Yes. Utilizing the insert_dataset_row method, you can effortlessly inject exact JSON tracking payload mapping strings directly inside the text corpus evaluating the final results.

Does it pull out original Prompt definitions stored securely? +

Certainly. The get_prompt command isolates and returns perfectly version-controlled bounding parameters slicing literal templates natively hosted under the Braintrust database.

How deeply can it inspect test regressions or scoring limits? +

Using the robust list_experiments call, you can branch full arrays separating LLM version behaviors over massive iterations tracking the performance anomalies accurately.

More in this category

You might also like

Built & Managed by Vinkius 30s setup 10 tools

We've already built the connector for Braintrust. Just plug in your AI agents and start using Vinkius.
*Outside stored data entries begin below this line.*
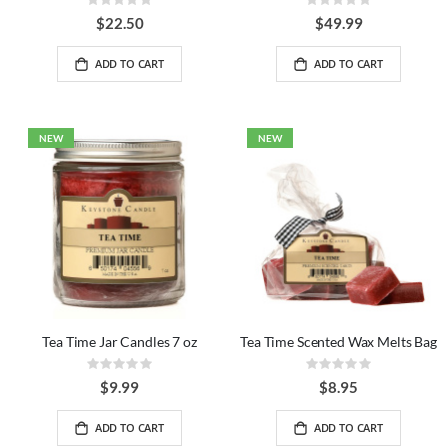
Rating:
Rating:
0%
0%
$22.50
$49.99
ADD TO CART
ADD TO CART
NEW
NEW
Tea Time Jar Candles 7 oz
Tea Time Scented Wax Melts Bag
Rating:
Rating:
0%
0%
$9.99
$8.95
ADD TO CART
ADD TO CART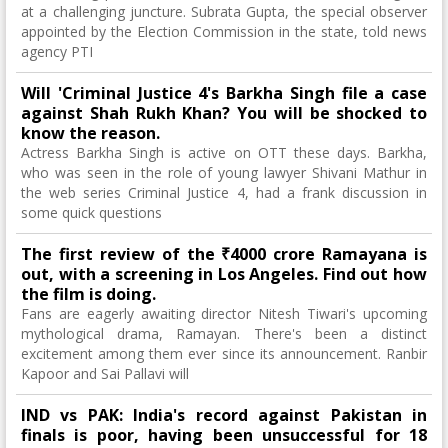
at a challenging juncture. Subrata Gupta, the special observer
appointed by the Election Commission in the state, told news
agency PTI
Will 'Criminal Justice 4's Barkha Singh file a case
against Shah Rukh Khan? You will be shocked to
know the reason.
Actress Barkha Singh is active on OTT these days. Barkha,
who was seen in the role of young lawyer Shivani Mathur in
the web series Criminal Justice 4, had a frank discussion in
some quick questions
The first review of the ₹4000 crore Ramayana is
out, with a screening in Los Angeles. Find out how
the film is doing.
Fans are eagerly awaiting director Nitesh Tiwari's upcoming
mythological drama, Ramayan. There's been a distinct
excitement among them ever since its announcement. Ranbir
Kapoor and Sai Pallavi will
IND vs PAK: India's record against Pakistan in
finals is poor, having been unsuccessful for 18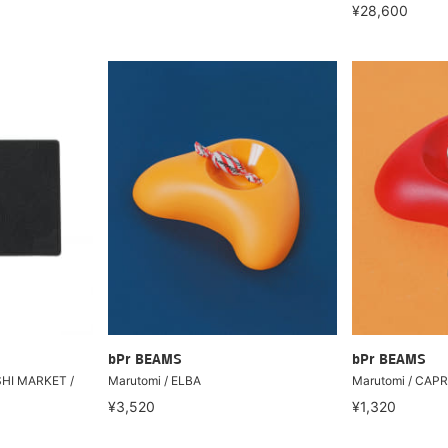
¥28,600
bPr BEAMS
bPr BEAMS
SHI MARKET /
Marutomi / ELBA
Marutomi / CAPR
¥3,520
¥1,320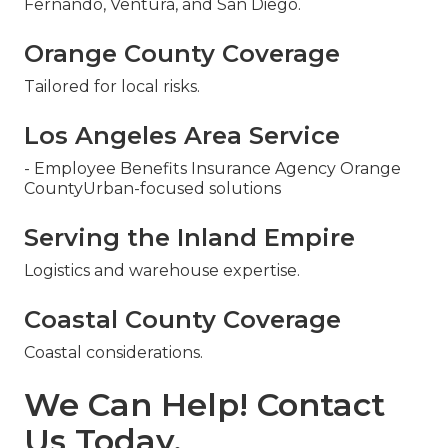
Fernando, Ventura, and San Diego.
Orange County Coverage
Tailored for local risks.
Los Angeles Area Service
- Employee Benefits Insurance Agency Orange
CountyUrban-focused solutions
Serving the Inland Empire
Logistics and warehouse expertise.
Coastal County Coverage
Coastal considerations.
We Can Help! Contact
Us Today.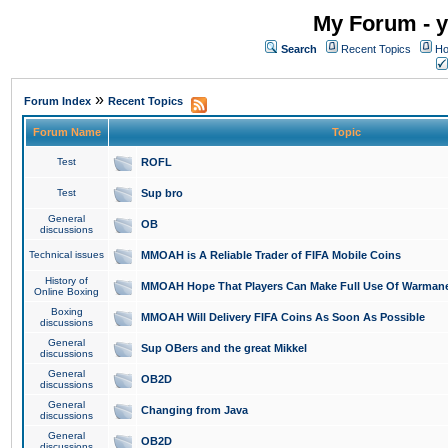
My Forum - y
Search
Recent Topics
Ho
»
Forum Index
Recent Topics
Forum Name
Topic
Test
ROFL
Test
Sup bro
General
OB
discussions
Technical issues
MMOAH is A Reliable Trader of FIFA Mobile Coins
History of
MMOAH Hope That Players Can Make Full Use Of Warman
Online Boxing
Boxing
MMOAH Will Delivery FIFA Coins As Soon As Possible
discussions
General
Sup OBers and the great Mikkel
discussions
General
OB2D
discussions
General
Changing from Java
discussions
General
OB2D
discussions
No hosting. No infrastructure. No complex setup.
All 10 tools are live and waiting. You're up and running in seconds.

Claude Claude
ChatGPT ChatGPT
Cursor Cursor
Gemini Gemini
Windsurf Windsurf
VS Code VS Code
JetBrains JetBrains
Vercel Vercel
+ other MCP clients

Vinkius gives your AI agents access to the full catalog of app connectors, all fully managed, secure, and enterprise-ready. One subscription, every tool you need.

Zero hosting required Full MCP catalog included Enterprise-grade security Auto-updated by Vinkius

Built, hosted, and secured by Vinkius. You just connect and go.